Toast are contract brewing; their first batch was with Hackney Brewery in 2015 and their first brew was tested on Jamie & Jimmy’s Friday Night Feast. It was well received and since then Toast has continued to grow.

“We’ve since moved breweries, we now work with World Top, a brewery in Yorkshire near Driffield. It’s one of the most sustainable breweries in the UK; they use barley that is grown on the field adjacent to them, and they send their spent grain back to be used as animal feed or for composting, so it’s a really nice circular story,” says Ziane. “The bread forms one third of the malt bill, so we’re also reducing the demands for barley, which in itself has an environmental impact as it requires land, water and energy to grow.”

Looking to Collaborate

Toast has grown to have a range of four beers; a Pale Ale, Craft Lager, Session IPA and American Pale Ale. They’re not currently planning to launch any further beers into their range. However, Toast have done around 35 collaborations with breweries all over the world, and this is something they’re going to continue with. “It’s a nice way of working with a local brewer and a local bakery to create a one off beer, something that is really unique,” says Ziane.

For Toast, collaboration is crucial. Ziane says it’s pretty much the point of what they are doing. Toast want to lead the way in helping breweries cut down on food waste, and they know they won’t make an impact on their own.

“We’ve open sourced our recipe so that homebrewers can do this at home, they can use up part of the loaf they aren’t going to get through. We also work with brewers directly, sharing our skills. Our master brewer will go to the brewery and work with the head brewer there to devise a recipe and also to teach them some of the tricks of the trade around brewing with bread, We’ve had breweries from all over the world ask questions, looking for support for what they’re doing.”

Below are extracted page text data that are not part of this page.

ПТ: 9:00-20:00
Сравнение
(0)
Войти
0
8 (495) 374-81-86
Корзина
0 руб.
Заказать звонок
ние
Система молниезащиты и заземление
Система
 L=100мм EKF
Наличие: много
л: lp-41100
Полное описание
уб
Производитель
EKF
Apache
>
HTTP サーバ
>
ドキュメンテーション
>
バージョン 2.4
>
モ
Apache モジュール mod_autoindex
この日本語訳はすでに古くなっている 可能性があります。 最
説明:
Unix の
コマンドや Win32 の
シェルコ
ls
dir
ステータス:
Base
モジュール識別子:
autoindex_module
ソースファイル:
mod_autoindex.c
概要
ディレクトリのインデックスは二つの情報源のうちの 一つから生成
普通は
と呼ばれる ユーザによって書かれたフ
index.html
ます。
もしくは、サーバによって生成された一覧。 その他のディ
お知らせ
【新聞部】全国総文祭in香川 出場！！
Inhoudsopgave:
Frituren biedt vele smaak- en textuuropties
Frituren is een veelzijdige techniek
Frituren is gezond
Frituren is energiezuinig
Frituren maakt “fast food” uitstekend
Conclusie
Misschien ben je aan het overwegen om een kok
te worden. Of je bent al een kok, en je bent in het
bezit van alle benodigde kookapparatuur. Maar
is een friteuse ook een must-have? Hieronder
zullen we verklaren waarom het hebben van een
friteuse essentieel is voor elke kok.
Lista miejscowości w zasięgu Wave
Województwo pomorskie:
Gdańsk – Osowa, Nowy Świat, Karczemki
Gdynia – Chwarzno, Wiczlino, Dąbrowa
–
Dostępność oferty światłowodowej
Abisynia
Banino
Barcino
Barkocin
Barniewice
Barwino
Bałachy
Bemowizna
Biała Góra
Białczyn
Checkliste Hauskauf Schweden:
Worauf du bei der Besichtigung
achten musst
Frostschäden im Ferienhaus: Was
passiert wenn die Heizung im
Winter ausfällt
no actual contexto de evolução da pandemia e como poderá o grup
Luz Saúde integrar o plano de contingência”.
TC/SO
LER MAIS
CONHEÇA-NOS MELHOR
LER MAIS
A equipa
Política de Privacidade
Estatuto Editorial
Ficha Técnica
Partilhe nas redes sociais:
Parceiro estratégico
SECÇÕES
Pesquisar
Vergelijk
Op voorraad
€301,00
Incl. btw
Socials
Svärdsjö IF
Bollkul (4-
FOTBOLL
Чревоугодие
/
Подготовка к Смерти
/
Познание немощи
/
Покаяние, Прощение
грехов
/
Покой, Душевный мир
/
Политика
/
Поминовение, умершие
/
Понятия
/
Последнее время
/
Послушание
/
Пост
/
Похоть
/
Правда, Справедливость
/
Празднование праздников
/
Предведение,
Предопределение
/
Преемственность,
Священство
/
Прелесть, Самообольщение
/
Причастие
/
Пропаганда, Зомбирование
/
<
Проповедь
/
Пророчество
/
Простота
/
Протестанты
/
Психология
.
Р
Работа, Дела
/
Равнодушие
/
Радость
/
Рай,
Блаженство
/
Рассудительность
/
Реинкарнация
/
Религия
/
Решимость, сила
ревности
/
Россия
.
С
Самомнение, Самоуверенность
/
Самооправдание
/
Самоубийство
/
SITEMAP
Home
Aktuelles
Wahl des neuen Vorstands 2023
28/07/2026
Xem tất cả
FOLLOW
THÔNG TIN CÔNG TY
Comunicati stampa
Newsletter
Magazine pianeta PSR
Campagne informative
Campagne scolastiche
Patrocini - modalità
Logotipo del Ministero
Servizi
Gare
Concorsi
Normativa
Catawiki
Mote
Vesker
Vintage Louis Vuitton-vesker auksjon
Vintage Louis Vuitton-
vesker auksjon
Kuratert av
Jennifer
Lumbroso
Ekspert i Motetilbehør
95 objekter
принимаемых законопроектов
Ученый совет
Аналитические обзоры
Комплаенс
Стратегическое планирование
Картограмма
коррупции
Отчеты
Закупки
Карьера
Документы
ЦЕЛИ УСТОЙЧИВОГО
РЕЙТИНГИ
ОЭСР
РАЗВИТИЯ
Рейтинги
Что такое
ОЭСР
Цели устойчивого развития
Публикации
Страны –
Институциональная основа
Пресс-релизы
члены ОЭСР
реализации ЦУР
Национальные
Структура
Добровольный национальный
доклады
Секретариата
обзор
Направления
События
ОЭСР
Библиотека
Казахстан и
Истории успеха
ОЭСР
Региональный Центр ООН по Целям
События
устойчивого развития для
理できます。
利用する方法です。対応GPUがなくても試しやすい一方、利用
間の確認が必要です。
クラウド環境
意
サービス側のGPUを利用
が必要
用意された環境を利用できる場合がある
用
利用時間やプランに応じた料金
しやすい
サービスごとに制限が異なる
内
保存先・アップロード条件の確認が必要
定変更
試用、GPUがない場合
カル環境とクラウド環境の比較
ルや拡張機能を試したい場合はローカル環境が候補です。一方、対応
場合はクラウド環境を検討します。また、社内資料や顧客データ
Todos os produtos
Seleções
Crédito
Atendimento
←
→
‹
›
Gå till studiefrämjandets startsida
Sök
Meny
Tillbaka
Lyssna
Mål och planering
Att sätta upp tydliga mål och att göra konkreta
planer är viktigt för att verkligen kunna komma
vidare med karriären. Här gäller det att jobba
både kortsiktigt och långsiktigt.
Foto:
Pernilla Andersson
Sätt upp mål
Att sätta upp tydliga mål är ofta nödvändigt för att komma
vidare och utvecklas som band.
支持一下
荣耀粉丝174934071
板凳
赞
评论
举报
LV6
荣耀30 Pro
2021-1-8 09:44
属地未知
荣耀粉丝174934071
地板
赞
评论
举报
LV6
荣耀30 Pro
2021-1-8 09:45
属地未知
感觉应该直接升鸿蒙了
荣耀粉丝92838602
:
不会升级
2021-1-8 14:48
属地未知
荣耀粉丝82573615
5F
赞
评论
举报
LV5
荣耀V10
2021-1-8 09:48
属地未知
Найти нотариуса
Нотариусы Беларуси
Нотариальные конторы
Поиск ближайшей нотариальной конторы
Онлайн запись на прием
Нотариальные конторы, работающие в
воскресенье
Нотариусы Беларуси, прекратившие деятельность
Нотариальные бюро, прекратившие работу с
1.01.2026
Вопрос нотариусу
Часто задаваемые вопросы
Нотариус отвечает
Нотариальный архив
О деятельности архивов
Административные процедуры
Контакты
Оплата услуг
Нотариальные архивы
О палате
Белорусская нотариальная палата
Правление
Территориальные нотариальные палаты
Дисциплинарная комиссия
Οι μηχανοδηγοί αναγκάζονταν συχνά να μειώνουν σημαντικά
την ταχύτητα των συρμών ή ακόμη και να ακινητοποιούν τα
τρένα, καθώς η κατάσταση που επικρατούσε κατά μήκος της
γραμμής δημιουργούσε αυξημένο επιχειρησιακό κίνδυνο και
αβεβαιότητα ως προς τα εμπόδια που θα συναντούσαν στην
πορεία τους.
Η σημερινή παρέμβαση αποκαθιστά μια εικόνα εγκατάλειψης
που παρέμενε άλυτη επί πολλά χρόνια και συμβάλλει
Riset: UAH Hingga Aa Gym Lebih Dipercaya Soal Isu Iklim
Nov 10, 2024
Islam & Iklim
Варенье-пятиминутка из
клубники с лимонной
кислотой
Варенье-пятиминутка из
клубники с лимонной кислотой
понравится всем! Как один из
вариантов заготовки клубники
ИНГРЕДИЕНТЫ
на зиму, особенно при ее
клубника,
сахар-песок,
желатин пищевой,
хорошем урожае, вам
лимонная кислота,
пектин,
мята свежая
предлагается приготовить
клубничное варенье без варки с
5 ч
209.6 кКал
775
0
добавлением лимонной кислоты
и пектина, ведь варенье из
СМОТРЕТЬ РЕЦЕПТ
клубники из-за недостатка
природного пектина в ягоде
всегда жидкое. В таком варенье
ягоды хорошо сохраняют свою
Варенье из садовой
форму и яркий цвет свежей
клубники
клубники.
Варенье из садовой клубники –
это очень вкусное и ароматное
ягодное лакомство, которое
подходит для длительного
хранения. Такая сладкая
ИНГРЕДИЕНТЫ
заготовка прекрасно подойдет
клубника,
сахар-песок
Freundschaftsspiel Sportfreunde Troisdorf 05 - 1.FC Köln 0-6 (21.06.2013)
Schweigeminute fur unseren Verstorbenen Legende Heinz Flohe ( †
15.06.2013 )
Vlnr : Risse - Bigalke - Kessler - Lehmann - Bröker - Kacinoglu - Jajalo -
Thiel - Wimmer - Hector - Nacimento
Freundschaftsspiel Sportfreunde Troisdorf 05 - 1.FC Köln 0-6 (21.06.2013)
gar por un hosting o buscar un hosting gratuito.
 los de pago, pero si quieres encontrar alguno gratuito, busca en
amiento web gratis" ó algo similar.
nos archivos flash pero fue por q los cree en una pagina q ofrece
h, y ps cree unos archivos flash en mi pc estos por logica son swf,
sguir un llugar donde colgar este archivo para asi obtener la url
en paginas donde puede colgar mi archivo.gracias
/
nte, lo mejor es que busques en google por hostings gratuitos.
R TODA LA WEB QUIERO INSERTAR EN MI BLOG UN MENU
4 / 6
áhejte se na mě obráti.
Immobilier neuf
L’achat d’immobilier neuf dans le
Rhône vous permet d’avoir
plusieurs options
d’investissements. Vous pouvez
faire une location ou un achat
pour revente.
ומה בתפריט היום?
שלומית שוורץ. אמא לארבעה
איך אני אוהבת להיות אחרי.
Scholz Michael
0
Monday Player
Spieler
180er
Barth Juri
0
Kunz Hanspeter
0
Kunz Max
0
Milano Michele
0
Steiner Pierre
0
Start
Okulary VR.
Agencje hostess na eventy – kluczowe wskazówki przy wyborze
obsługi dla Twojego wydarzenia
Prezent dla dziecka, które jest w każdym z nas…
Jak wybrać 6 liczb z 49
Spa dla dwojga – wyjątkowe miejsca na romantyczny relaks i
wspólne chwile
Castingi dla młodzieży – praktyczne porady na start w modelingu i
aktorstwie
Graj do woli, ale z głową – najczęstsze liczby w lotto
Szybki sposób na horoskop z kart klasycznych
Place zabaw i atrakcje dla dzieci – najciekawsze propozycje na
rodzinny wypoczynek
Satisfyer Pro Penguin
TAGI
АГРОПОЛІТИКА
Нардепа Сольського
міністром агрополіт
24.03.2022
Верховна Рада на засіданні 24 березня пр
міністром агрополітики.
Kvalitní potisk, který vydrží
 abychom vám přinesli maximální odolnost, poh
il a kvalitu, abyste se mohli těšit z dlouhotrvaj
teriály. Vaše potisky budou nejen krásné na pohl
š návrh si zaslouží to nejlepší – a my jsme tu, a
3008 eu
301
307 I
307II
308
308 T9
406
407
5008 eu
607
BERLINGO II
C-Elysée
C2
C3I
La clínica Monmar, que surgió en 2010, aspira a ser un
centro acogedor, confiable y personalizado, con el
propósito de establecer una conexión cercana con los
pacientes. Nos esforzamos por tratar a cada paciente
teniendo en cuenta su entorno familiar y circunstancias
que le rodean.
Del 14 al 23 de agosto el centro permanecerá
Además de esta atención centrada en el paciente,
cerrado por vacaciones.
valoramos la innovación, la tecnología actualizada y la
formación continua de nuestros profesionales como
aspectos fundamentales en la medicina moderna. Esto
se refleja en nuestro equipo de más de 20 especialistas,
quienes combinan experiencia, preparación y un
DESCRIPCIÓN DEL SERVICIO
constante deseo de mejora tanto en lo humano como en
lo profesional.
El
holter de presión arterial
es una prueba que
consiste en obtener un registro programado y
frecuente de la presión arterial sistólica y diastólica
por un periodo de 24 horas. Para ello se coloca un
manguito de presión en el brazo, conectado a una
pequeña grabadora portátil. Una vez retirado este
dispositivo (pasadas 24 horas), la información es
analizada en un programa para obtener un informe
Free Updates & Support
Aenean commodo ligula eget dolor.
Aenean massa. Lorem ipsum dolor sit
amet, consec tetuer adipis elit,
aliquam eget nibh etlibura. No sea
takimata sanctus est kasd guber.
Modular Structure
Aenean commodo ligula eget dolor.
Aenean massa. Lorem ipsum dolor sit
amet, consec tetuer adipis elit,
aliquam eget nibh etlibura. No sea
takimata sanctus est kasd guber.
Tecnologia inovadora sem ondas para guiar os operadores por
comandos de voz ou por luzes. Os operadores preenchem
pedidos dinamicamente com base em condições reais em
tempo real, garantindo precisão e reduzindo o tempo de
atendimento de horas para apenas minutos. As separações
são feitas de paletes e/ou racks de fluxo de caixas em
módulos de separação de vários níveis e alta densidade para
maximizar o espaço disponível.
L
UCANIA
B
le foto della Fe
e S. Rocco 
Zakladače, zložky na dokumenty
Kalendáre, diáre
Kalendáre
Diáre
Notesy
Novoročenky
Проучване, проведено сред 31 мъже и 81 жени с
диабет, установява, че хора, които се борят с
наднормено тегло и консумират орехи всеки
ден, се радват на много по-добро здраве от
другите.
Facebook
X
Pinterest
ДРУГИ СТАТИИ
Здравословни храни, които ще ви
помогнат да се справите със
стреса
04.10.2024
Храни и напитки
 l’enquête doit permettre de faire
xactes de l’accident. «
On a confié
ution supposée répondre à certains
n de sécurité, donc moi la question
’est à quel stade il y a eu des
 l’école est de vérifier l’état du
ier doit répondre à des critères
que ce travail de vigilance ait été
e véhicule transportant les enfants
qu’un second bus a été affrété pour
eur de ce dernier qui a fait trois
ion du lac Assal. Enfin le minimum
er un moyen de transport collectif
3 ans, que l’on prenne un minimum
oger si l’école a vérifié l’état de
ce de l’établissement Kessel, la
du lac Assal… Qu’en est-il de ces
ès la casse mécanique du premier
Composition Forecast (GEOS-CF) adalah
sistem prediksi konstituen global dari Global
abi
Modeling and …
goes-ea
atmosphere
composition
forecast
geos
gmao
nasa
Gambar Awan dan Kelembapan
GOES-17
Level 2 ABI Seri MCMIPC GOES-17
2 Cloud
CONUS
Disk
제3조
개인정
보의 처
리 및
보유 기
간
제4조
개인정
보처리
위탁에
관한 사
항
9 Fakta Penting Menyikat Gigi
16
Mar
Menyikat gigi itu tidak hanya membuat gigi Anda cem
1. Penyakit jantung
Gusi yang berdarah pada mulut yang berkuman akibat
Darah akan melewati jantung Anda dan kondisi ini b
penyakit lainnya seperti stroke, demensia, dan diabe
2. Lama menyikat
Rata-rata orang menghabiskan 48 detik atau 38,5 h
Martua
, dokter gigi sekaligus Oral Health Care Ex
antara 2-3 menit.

Ziane says that in one single Toast bottle there’s about one slice of bread. Toast recently celebrated upcycling one million slices of bread earlier in 2019, and stacked up that amounts to one and a half times the height of Mount Everest. 

But Ziane says they’ve got more goals to reach, and the team are currently relooking at the recipe. “ At the moment 33 percent of our beer is from bread, because we require the enzymes that are naturally present in the barley to break down the carbohydrates into simple sugars that the yeast then breaks up and turn into alcohol.

“But if we can add enzymes from other sources then we can put more bread into the beer. So we’re experimenting to increase the amount of bread that we use in our beer, our recipe could change.”